Your output should be the line that contains "partenariat avec" and all lines after it in the records, retyped exactly through the last one.
=-=-=
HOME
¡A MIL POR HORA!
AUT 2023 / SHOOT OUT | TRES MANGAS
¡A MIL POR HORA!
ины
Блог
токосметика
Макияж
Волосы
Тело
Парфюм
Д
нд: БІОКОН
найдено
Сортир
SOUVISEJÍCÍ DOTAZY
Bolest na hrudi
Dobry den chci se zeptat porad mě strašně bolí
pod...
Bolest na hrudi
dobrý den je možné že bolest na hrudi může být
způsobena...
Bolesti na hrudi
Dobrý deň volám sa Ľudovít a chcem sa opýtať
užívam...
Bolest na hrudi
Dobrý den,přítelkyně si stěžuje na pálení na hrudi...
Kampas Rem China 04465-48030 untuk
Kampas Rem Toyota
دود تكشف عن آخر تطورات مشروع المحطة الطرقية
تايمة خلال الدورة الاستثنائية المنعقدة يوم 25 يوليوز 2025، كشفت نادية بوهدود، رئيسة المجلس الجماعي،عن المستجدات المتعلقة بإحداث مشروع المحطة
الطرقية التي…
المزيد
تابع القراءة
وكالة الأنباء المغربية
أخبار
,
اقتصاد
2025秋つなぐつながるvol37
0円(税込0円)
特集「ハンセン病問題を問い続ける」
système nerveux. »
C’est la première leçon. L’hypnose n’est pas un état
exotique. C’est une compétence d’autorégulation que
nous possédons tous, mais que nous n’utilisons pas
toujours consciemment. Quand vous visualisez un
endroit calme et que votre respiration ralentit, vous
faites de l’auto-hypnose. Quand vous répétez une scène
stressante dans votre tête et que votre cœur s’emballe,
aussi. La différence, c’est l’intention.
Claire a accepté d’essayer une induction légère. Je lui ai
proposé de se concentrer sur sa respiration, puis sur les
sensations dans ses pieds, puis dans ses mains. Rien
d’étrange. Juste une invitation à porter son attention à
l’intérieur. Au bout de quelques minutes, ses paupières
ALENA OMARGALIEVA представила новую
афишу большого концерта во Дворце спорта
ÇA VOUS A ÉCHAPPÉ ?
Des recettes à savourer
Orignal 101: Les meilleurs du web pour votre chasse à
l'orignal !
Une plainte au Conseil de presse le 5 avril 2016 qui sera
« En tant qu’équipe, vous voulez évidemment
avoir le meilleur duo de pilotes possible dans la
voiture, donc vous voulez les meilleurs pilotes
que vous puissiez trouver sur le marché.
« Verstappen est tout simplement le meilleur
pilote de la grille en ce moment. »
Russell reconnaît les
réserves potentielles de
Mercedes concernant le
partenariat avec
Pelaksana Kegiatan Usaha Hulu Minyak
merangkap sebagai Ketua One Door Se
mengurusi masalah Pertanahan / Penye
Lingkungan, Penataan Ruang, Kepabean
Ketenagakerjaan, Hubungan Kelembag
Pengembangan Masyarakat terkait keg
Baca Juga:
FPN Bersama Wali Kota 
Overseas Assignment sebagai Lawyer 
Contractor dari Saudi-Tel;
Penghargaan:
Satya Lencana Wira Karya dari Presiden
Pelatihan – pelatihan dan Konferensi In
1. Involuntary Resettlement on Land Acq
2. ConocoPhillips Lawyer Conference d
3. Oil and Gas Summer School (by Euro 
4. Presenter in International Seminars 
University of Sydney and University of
=-=-=
• _RESPONSE TO THIS EXERCISE_:
partenariat avec
Pelaksana Kegiatan Usaha Hulu Minyak
merangkap sebagai Ketua One Door Se
mengurusi masalah Pertanahan / Penye
Lingkungan, Penataan Ruang, Kepabean
Ketenagakerjaan, Hubungan Kelembag
Pengembangan Masyarakat terkait keg
Baca Juga:
FPN Bersama Wali Kota 
Overseas Assignment sebagai Lawyer 
Contractor dari Saudi-Tel;
Penghargaan:
Satya Lencana Wira Karya dari Presiden
Pelatihan – pelatihan dan Konferensi In
1. Involuntary Resettlement on Land Acq
2. ConocoPhillips Lawyer Conference d
3. Oil and Gas Summer School (by Euro 
4. Presenter in International Seminars 
University of Sydney and University of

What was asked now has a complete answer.